What you are asked to do
Do not include the pictures; repeat the rest of the data exactly.

[Records from a collection]
-- -- --

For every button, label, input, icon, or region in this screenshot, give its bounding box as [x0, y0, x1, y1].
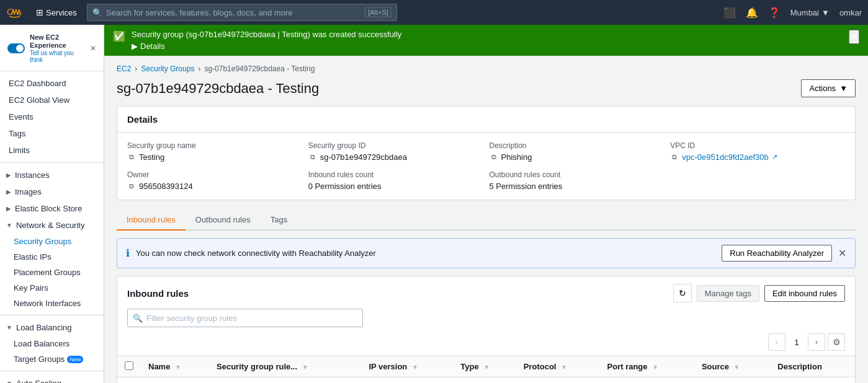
filter-row: 🔍 — [117, 309, 855, 333]
run-reachability-analyzer-button[interactable]: Run Reachability Analyzer — [722, 245, 832, 262]
column-settings-button[interactable]: ⚙ — [828, 333, 845, 351]
nav-right: ⬛ 🔔 ❓ Mumbai ▼ omkar — [723, 7, 862, 19]
select-all-header — [117, 356, 141, 377]
manage-tags-button: Manage tags — [697, 285, 759, 302]
tab-tags[interactable]: Tags — [261, 210, 297, 231]
sidebar-item-target-groups[interactable]: Target Groups New — [0, 351, 104, 367]
filter-security-group-rules-input[interactable] — [146, 314, 357, 323]
sidebar-item-placement-groups[interactable]: Placement Groups — [0, 265, 104, 280]
sort-icon: ▼ — [412, 364, 418, 371]
user-menu[interactable]: omkar — [839, 8, 862, 17]
breadcrumb-current: sg-07b1e949729cbdaea - Testing — [204, 64, 315, 73]
inbound-rules-title: Inbound rules — [127, 288, 189, 299]
top-navigation: ⊞ Services 🔍 [Alt+S] ⬛ 🔔 ❓ Mumbai ▼ omka… — [0, 0, 868, 25]
copy-icon[interactable]: ⧉ — [670, 153, 679, 162]
sidebar-section-load-balancing[interactable]: ▼ Load Balancing — [0, 319, 104, 336]
cloud-icon[interactable]: ⬛ — [723, 7, 736, 19]
details-toggle[interactable]: ▶ Details — [132, 42, 401, 51]
close-toggle-icon[interactable]: ✕ — [90, 44, 96, 53]
sidebar-item-security-groups[interactable]: Security Groups — [0, 234, 104, 249]
sidebar-section-instances[interactable]: ▶ Instances — [0, 167, 104, 183]
col-ip-version: IP version ▼ — [361, 356, 453, 377]
success-message: Security group (sg-07b1e949729cbdaea | T… — [132, 30, 401, 39]
region-selector[interactable]: Mumbai ▼ — [790, 8, 830, 17]
dismiss-info-banner-button[interactable]: ✕ — [838, 247, 846, 259]
success-banner: ✅ Security group (sg-07b1e949729cbdaea |… — [104, 25, 868, 56]
sidebar-item-tags[interactable]: Tags — [0, 125, 104, 142]
sort-icon: ▼ — [483, 364, 490, 371]
breadcrumb-sep: › — [135, 64, 137, 73]
tab-outbound-rules[interactable]: Outbound rules — [186, 210, 261, 231]
sort-icon: ▼ — [175, 364, 181, 371]
sort-icon: ▼ — [652, 364, 658, 371]
details-card: Details Security group name ⧉ Testing Se… — [117, 106, 856, 200]
sidebar-item-ec2-global-view[interactable]: EC2 Global View — [0, 92, 104, 108]
tab-inbound-rules[interactable]: Inbound rules — [117, 210, 186, 231]
copy-icon[interactable]: ⧉ — [308, 153, 317, 162]
sidebar-item-ec2-dashboard[interactable]: EC2 Dashboard — [0, 75, 104, 92]
detail-outbound-count: Outbound rules count 5 Permission entrie… — [490, 170, 664, 191]
sidebar-item-key-pairs[interactable]: Key Pairs — [0, 280, 104, 296]
copy-icon[interactable]: ⧉ — [127, 182, 136, 191]
details-header: Details — [117, 107, 855, 133]
edit-inbound-rules-button[interactable]: Edit inbound rules — [764, 285, 845, 302]
sidebar-section-auto-scaling[interactable]: ▼ Auto Scaling — [0, 375, 104, 383]
copy-icon[interactable]: ⧉ — [127, 153, 136, 162]
no-data-row: No security group rules found — [117, 377, 855, 384]
toggle-switch[interactable] — [7, 43, 25, 53]
breadcrumb-security-groups[interactable]: Security Groups — [141, 64, 194, 73]
col-protocol: Protocol ▼ — [516, 356, 600, 377]
select-all-checkbox[interactable] — [125, 361, 133, 370]
inbound-rules-card: Inbound rules ↻ Manage tags Edit inbound… — [117, 276, 856, 383]
help-icon[interactable]: ❓ — [768, 7, 781, 19]
detail-vpc-id: VPC ID ⧉ vpc-0e951dc9fd2aef30b ↗ — [670, 141, 845, 162]
sidebar-item-load-balancers[interactable]: Load Balancers — [0, 336, 104, 351]
new-badge: New — [67, 356, 83, 363]
vpc-link[interactable]: vpc-0e951dc9fd2aef30b — [682, 152, 769, 162]
search-bar[interactable]: 🔍 [Alt+S] — [87, 4, 397, 21]
copy-icon[interactable]: ⧉ — [490, 153, 498, 162]
chevron-right-icon: ▶ — [132, 42, 138, 51]
sidebar-item-events[interactable]: Events — [0, 108, 104, 125]
sidebar-item-network-interfaces[interactable]: Network Interfaces — [0, 296, 104, 311]
detail-sg-name: Security group name ⧉ Testing — [127, 141, 302, 162]
next-page-button[interactable]: › — [808, 333, 825, 351]
col-port-range: Port range ▼ — [600, 356, 694, 377]
sidebar-section-network-security[interactable]: ▼ Network & Security — [0, 217, 104, 234]
col-description: Description — [770, 356, 855, 377]
sort-icon: ▼ — [561, 364, 567, 371]
pagination-row: ‹ 1 › ⚙ — [117, 333, 855, 356]
chevron-down-icon: ▼ — [6, 380, 12, 383]
filter-input-container[interactable]: 🔍 — [127, 309, 363, 327]
chevron-down-icon: ▼ — [839, 84, 848, 93]
refresh-button[interactable]: ↻ — [673, 284, 692, 302]
page-title: sg-07b1e949729cbdaea - Testing — [117, 81, 319, 97]
sort-icon: ▼ — [734, 364, 740, 371]
breadcrumb-ec2[interactable]: EC2 — [117, 64, 131, 73]
chevron-down-icon: ▼ — [6, 222, 12, 229]
services-button[interactable]: ⊞ Services — [31, 5, 82, 20]
actions-button[interactable]: Actions ▼ — [801, 79, 856, 97]
col-type: Type ▼ — [453, 356, 516, 377]
sidebar: New EC2 Experience Tell us what you thin… — [0, 25, 104, 383]
bell-icon[interactable]: 🔔 — [746, 7, 758, 19]
chevron-down-icon: ▼ — [821, 8, 830, 17]
detail-sg-id: Security group ID ⧉ sg-07b1e949729cbdaea — [308, 141, 483, 162]
search-input[interactable] — [106, 8, 361, 17]
sg-link[interactable]: sg-07b1e949729cbdaea | Testing — [189, 30, 308, 39]
sidebar-item-elastic-ips[interactable]: Elastic IPs — [0, 249, 104, 265]
chevron-right-icon: ▶ — [6, 205, 11, 212]
aws-logo[interactable] — [6, 6, 26, 19]
close-banner-button[interactable]: ✕ — [849, 30, 859, 44]
prev-page-button[interactable]: ‹ — [768, 333, 785, 351]
info-banner: ℹ You can now check network connectivity… — [117, 238, 856, 268]
chevron-right-icon: ▶ — [6, 172, 11, 178]
sidebar-section-images[interactable]: ▶ Images — [0, 183, 104, 200]
new-experience-toggle[interactable]: New EC2 Experience Tell us what you thin… — [0, 30, 104, 67]
table-header-row: Name ▼ Security group rule... ▼ IP versi… — [117, 356, 855, 377]
inbound-rules-table: Name ▼ Security group rule... ▼ IP versi… — [117, 356, 855, 383]
sort-icon: ▼ — [302, 364, 308, 371]
sidebar-item-limits[interactable]: Limits — [0, 142, 104, 159]
sidebar-section-elastic-block-store[interactable]: ▶ Elastic Block Store — [0, 200, 104, 217]
page-header: sg-07b1e949729cbdaea - Testing Actions ▼ — [117, 79, 856, 97]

-- -- --

Result of the task
For every button, label, input, icon, or region in this screenshot, give its bounding box as [x0, y0, x1, y1].
filter-row: 🔍 — [117, 309, 855, 333]
run-reachability-analyzer-button[interactable]: Run Reachability Analyzer — [722, 245, 832, 262]
column-settings-button[interactable]: ⚙ — [828, 333, 845, 351]
nav-right: ⬛ 🔔 ❓ Mumbai ▼ omkar — [723, 7, 862, 19]
select-all-header — [117, 356, 141, 377]
manage-tags-button: Manage tags — [697, 285, 759, 302]
tab-tags[interactable]: Tags — [261, 210, 297, 231]
sidebar-item-target-groups[interactable]: Target Groups New — [0, 351, 104, 367]
filter-security-group-rules-input[interactable] — [146, 314, 357, 323]
sidebar-item-placement-groups[interactable]: Placement Groups — [0, 265, 104, 280]
sort-icon: ▼ — [412, 364, 418, 371]
user-menu[interactable]: omkar — [839, 8, 862, 17]
breadcrumb-current: sg-07b1e949729cbdaea - Testing — [204, 64, 315, 73]
inbound-rules-title: Inbound rules — [127, 288, 189, 299]
top-navigation: ⊞ Services 🔍 [Alt+S] ⬛ 🔔 ❓ Mumbai ▼ omka… — [0, 0, 868, 25]
copy-icon[interactable]: ⧉ — [670, 153, 679, 162]
sidebar-section-load-balancing[interactable]: ▼ Load Balancing — [0, 319, 104, 336]
cloud-icon[interactable]: ⬛ — [723, 7, 736, 19]
details-toggle[interactable]: ▶ Details — [132, 42, 401, 51]
close-toggle-icon[interactable]: ✕ — [90, 44, 96, 53]
sidebar-item-security-groups[interactable]: Security Groups — [0, 234, 104, 249]
sidebar-section-instances[interactable]: ▶ Instances — [0, 167, 104, 183]
col-ip-version: IP version ▼ — [361, 356, 453, 377]
success-message: Security group (sg-07b1e949729cbdaea | T… — [132, 30, 401, 39]
region-selector[interactable]: Mumbai ▼ — [790, 8, 830, 17]
dismiss-info-banner-button[interactable]: ✕ — [838, 247, 846, 259]
success-banner: ✅ Security group (sg-07b1e949729cbdaea |… — [104, 25, 868, 56]
sidebar-item-tags[interactable]: Tags — [0, 125, 104, 142]
sort-icon: ▼ — [483, 364, 490, 371]
breadcrumb-sep: › — [135, 64, 137, 73]
tab-outbound-rules[interactable]: Outbound rules — [186, 210, 261, 231]
sort-icon: ▼ — [175, 364, 181, 371]
sort-icon: ▼ — [652, 364, 658, 371]
details-card: Details Security group name ⧉ Testing Se… — [117, 106, 856, 200]
sidebar-item-ec2-global-view[interactable]: EC2 Global View — [0, 92, 104, 108]
tab-inbound-rules[interactable]: Inbound rules — [117, 210, 186, 231]
copy-icon[interactable]: ⧉ — [308, 153, 317, 162]
sidebar-item-ec2-dashboard[interactable]: EC2 Dashboard — [0, 75, 104, 92]
detail-outbound-count: Outbound rules count 5 Permission entrie… — [490, 170, 664, 191]
sidebar-item-key-pairs[interactable]: Key Pairs — [0, 280, 104, 296]
copy-icon[interactable]: ⧉ — [127, 182, 136, 191]
details-header: Details — [117, 107, 855, 133]
edit-inbound-rules-button[interactable]: Edit inbound rules — [764, 285, 845, 302]
sidebar-section-auto-scaling[interactable]: ▼ Auto Scaling — [0, 375, 104, 383]
copy-icon[interactable]: ⧉ — [127, 153, 136, 162]
no-data-row: No security group rules found — [117, 377, 855, 384]
toggle-switch[interactable] — [7, 43, 25, 53]
breadcrumb-security-groups[interactable]: Security Groups — [141, 64, 194, 73]
col-protocol: Protocol ▼ — [516, 356, 600, 377]
select-all-checkbox[interactable] — [125, 361, 133, 370]
inbound-rules-card: Inbound rules ↻ Manage tags Edit inbound… — [117, 276, 856, 383]
help-icon[interactable]: ❓ — [768, 7, 781, 19]
detail-vpc-id: VPC ID ⧉ vpc-0e951dc9fd2aef30b ↗ — [670, 141, 845, 162]
sidebar-item-load-balancers[interactable]: Load Balancers — [0, 336, 104, 351]
new-badge: New — [67, 356, 83, 363]
vpc-link[interactable]: vpc-0e951dc9fd2aef30b — [682, 152, 769, 162]
search-bar[interactable]: 🔍 [Alt+S] — [87, 4, 397, 21]
copy-icon[interactable]: ⧉ — [490, 153, 498, 162]
chevron-right-icon: ▶ — [132, 42, 138, 51]
sidebar-item-events[interactable]: Events — [0, 108, 104, 125]
sidebar-item-network-interfaces[interactable]: Network Interfaces — [0, 296, 104, 311]
detail-sg-name: Security group name ⧉ Testing — [127, 141, 302, 162]
next-page-button[interactable]: › — [808, 333, 825, 351]
col-port-range: Port range ▼ — [600, 356, 694, 377]
sidebar-section-network-security[interactable]: ▼ Network & Security — [0, 217, 104, 234]
col-description: Description — [770, 356, 855, 377]
sort-icon: ▼ — [561, 364, 567, 371]
pagination-row: ‹ 1 › ⚙ — [117, 333, 855, 356]
chevron-down-icon: ▼ — [6, 380, 12, 383]
filter-input-container[interactable]: 🔍 — [127, 309, 363, 327]
chevron-down-icon: ▼ — [839, 84, 848, 93]
refresh-button[interactable]: ↻ — [673, 284, 692, 302]
page-title: sg-07b1e949729cbdaea - Testing — [117, 81, 319, 97]
sort-icon: ▼ — [734, 364, 740, 371]
breadcrumb-ec2[interactable]: EC2 — [117, 64, 131, 73]
chevron-down-icon: ▼ — [6, 222, 12, 229]
services-button[interactable]: ⊞ Services — [31, 5, 82, 20]
actions-button[interactable]: Actions ▼ — [801, 79, 856, 97]
col-type: Type ▼ — [453, 356, 516, 377]
sidebar: New EC2 Experience Tell us what you thin… — [0, 25, 104, 383]
bell-icon[interactable]: 🔔 — [746, 7, 758, 19]
chevron-down-icon: ▼ — [821, 8, 830, 17]
detail-sg-id: Security group ID ⧉ sg-07b1e949729cbdaea — [308, 141, 483, 162]
search-input[interactable] — [106, 8, 361, 17]
sg-link[interactable]: sg-07b1e949729cbdaea | Testing — [189, 30, 308, 39]
sidebar-item-elastic-ips[interactable]: Elastic IPs — [0, 249, 104, 265]
chevron-right-icon: ▶ — [6, 205, 11, 212]
aws-logo[interactable] — [6, 6, 26, 19]
close-banner-button[interactable]: ✕ — [849, 30, 859, 44]
prev-page-button[interactable]: ‹ — [768, 333, 785, 351]
info-banner: ℹ You can now check network connectivity… — [117, 238, 856, 268]
chevron-right-icon: ▶ — [6, 172, 11, 178]
sidebar-section-images[interactable]: ▶ Images — [0, 183, 104, 200]
new-experience-toggle[interactable]: New EC2 Experience Tell us what you thin… — [0, 30, 104, 67]
table-header-row: Name ▼ Security group rule... ▼ IP versi… — [117, 356, 855, 377]
inbound-rules-table: Name ▼ Security group rule... ▼ IP versi… — [117, 356, 855, 383]
sort-icon: ▼ — [302, 364, 308, 371]
sidebar-item-limits[interactable]: Limits — [0, 142, 104, 159]
sidebar-section-elastic-block-store[interactable]: ▶ Elastic Block Store — [0, 200, 104, 217]
page-header: sg-07b1e949729cbdaea - Testing Actions ▼ — [117, 79, 856, 97]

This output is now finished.